TASK GOAL
Every entry below should appear in the answer exactly as written, apart from the pictures.

INPUT FOR THIS TASK
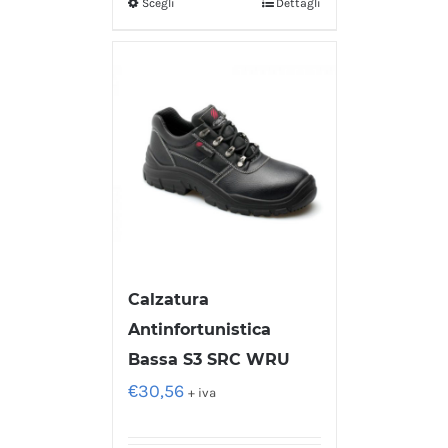
Scegli
Dettagli
Calzatura
Antinfortunistica
Bassa S3 SRC WRU
€
30,56
+ iva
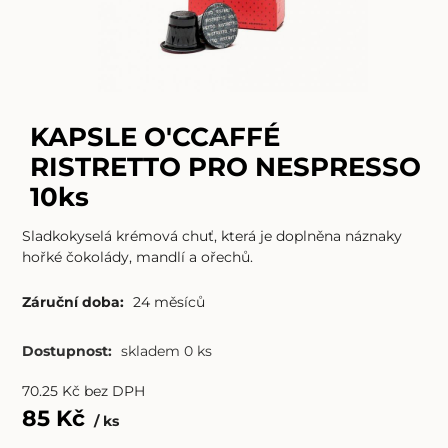
KAPSLE O'CCAFFÉ
RISTRETTO PRO NESPRESSO
10ks
Sladkokyselá krémová chuť, která je doplněna náznaky
hořké čokolády, mandlí a ořechů.
Záruční doba:
24 měsíců
Dostupnost:
skladem 0 ks
70.25
Kč
bez DPH
85
Kč
ks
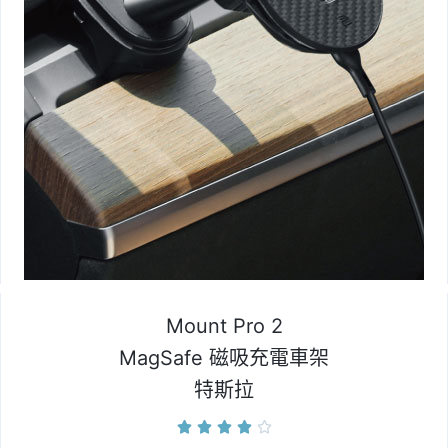
Mount Pro 2
MagSafe 磁吸充電車架
特斯拉





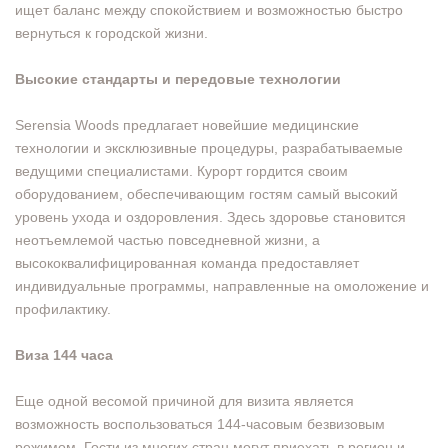
ищет баланс между спокойствием и возможностью быстро
вернуться к городской жизни.
Высокие стандарты и передовые технологии
Serensia Woods предлагает новейшие медицинские
технологии и эксклюзивные процедуры, разрабатываемые
ведущими специалистами. Курорт гордится своим
оборудованием, обеспечивающим гостям самый высокий
уровень ухода и оздоровления. Здесь здоровье становится
неотъемлемой частью повседневной жизни, а
высококвалифицированная команда предоставляет
индивидуальные программы, направленные на омоложение и
профилактику.
Виза 144 часа
Еще одной весомой причиной для визита является
возможность воспользоваться 144-часовым безвизовым
режимом. Гости из многих стран могут приехать в регион и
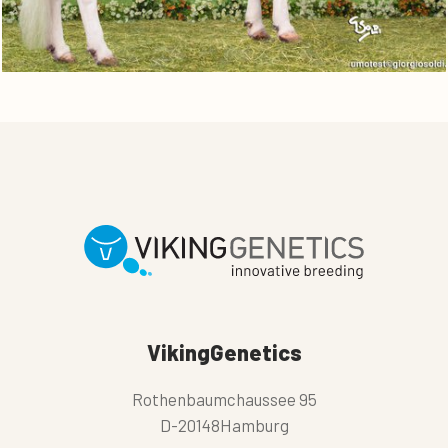
VikingGenetics
Rothenbaumchaussee 95
D-20148Hamburg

YOUR RESPONSE
Scegli
Dettagli
Calzatura
Antinfortunistica
Bassa S3 SRC WRU
€
30,56
+ iva
KAPSLE O'CCAFFÉ
RISTRETTO PRO NESPRESSO
10ks
Sladkokyselá krémová chuť, která je doplněna náznaky
hořké čokolády, mandlí a ořechů.
Záruční doba:
24 měsíců
Dostupnost:
skladem 0 ks
70.25
Kč
bez DPH
85
Kč
ks
Mount Pro 2
MagSafe 磁吸充電車架
特斯拉





ищет баланс между спокойствием и возможностью быстро
вернуться к городской жизни.
Высокие стандарты и передовые технологии
Serensia Woods предлагает новейшие медицинские
технологии и эксклюзивные процедуры, разрабатываемые
ведущими специалистами. Курорт гордится своим
оборудованием, обеспечивающим гостям самый высокий
уровень ухода и оздоровления. Здесь здоровье становится
неотъемлемой частью повседневной жизни, а
высококвалифицированная команда предоставляет
индивидуальные программы, направленные на омоложение и
профилактику.
Виза 144 часа
Еще одной весомой причиной для визита является
возможность воспользоваться 144-часовым безвизовым
режимом. Гости из многих стран могут приехать в регион и
VikingGenetics
Rothenbaumchaussee 95
D-20148Hamburg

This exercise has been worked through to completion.